< Explain other AI papers

End-to-End Autoregressive Image Generation with 1D Semantic Tokenizer

Wenda Chu, Bingliang Zhang, Jiaqi Han, Yizhuo Li, Linjie Yang, Yisong Yue, Qiushan Guo

2026-05-04

End-to-End Autoregressive Image Generation with 1D Semantic Tokenizer

Summary

This paper focuses on improving how computers understand and generate images by using a method called autoregressive modeling, which essentially predicts the next part of an image based on what it's already seen.

What's the problem?

Traditionally, building these image-generating systems involved two separate steps: first, creating a way to break down an image into smaller, manageable pieces (like tokens in language), and then training a model to put those pieces back together and create new images. This two-step process wasn't ideal because the two parts weren't optimized to work *together*.

What's the solution?

The researchers developed a new system where both the image breakdown process (the tokenizer) and the image generation process are trained *at the same time*. This allows the system to learn the best way to represent images for generating new ones. They also explored using existing, powerful image understanding models to help improve the initial breakdown of images into tokens.

Why it matters?

This research is important because it leads to better image generation. Their system achieved a top-level score on a standard image quality test, meaning it can create more realistic and detailed images than previous methods, and it does so without needing extra tricks or guidance during the generation process.

Abstract

Autoregressive image modeling relies on visual tokenizers to compress images into compact latent representations.
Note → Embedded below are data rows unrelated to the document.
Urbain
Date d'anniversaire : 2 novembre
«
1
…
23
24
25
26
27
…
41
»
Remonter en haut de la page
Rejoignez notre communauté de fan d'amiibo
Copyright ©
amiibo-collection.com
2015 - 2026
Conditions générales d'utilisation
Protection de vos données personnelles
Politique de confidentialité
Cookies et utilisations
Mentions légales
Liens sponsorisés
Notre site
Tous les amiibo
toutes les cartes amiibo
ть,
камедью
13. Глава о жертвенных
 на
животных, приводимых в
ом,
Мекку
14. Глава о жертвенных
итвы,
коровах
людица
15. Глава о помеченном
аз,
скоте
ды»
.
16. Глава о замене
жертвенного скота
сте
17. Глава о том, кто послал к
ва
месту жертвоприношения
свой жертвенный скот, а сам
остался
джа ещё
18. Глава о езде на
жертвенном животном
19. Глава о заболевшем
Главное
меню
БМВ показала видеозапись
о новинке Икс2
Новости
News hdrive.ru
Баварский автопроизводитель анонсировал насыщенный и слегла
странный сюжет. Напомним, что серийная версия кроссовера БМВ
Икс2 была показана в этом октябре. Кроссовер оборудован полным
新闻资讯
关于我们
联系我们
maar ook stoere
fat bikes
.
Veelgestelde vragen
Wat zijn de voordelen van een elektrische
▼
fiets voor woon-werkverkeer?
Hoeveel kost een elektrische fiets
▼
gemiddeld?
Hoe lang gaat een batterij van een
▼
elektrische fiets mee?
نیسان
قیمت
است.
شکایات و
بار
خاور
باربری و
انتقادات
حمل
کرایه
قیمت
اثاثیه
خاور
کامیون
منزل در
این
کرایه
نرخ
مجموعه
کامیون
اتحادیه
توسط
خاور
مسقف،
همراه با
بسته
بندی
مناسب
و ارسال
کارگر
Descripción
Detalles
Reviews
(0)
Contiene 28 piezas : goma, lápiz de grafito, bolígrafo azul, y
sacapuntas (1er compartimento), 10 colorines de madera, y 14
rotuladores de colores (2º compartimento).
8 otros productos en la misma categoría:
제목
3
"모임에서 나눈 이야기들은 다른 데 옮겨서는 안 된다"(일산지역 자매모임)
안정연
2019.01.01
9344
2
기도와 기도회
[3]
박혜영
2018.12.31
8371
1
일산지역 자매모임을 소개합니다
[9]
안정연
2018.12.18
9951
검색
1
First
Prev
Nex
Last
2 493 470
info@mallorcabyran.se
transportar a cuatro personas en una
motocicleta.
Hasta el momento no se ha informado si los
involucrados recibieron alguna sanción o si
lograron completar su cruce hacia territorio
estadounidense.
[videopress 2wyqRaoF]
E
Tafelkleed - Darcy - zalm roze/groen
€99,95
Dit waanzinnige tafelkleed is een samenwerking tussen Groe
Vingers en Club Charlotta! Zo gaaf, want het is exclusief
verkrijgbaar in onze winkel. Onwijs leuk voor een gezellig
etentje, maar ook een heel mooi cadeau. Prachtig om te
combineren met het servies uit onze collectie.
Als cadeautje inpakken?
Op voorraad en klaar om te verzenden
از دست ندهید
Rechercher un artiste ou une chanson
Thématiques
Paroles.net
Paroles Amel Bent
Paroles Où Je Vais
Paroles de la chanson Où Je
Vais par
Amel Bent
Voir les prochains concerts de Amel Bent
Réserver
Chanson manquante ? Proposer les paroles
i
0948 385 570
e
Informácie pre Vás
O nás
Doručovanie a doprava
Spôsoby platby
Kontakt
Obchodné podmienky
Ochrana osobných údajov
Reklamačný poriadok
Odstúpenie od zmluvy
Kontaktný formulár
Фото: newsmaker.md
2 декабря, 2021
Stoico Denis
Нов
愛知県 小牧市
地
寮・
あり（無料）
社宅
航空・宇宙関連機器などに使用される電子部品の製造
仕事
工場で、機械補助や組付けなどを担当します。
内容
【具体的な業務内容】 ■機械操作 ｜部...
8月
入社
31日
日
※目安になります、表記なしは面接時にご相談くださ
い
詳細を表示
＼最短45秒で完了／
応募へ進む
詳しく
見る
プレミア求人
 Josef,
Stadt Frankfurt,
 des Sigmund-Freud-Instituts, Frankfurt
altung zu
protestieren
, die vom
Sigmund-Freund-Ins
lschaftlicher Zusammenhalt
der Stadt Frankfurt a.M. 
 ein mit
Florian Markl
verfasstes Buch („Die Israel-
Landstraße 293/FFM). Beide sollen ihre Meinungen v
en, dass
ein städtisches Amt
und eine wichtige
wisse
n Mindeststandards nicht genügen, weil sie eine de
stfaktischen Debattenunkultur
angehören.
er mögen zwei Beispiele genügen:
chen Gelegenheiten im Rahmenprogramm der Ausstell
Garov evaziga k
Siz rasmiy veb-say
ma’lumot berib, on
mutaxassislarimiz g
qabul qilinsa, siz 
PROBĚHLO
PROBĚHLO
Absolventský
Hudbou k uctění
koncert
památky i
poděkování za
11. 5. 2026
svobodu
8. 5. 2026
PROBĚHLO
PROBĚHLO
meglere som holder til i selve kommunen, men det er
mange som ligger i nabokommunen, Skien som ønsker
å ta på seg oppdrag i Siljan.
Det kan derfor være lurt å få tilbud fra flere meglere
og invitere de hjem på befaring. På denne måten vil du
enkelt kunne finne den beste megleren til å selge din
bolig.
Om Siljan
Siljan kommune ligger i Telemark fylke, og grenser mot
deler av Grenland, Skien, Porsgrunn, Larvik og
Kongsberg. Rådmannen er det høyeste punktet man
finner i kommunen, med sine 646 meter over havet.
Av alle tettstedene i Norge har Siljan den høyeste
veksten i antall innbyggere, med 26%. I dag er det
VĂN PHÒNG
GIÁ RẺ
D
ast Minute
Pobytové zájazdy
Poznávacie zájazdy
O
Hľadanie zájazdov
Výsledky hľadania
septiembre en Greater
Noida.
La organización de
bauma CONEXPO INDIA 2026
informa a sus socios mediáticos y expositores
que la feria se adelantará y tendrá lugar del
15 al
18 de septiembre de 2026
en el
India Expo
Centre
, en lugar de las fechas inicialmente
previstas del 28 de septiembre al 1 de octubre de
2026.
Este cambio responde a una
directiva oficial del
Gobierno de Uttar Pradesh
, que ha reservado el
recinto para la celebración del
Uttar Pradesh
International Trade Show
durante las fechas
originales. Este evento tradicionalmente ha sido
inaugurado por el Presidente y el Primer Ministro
We design an end-to-end training pipeline that jointly optimizes reconstruction and generation, enabling direct supervision from generation results to the tokenizer. This contrasts with prior two-stage approaches that train tokenizers and generative models separately. We further investigate leveraging vision foundation models to improve 1D tokenizers for autoregressive modeling. Our autoregressive generative model achieves strong empirical results, including a state-of-the-art FID score of 1.48 without guidance on ImageNet 256x256 generation.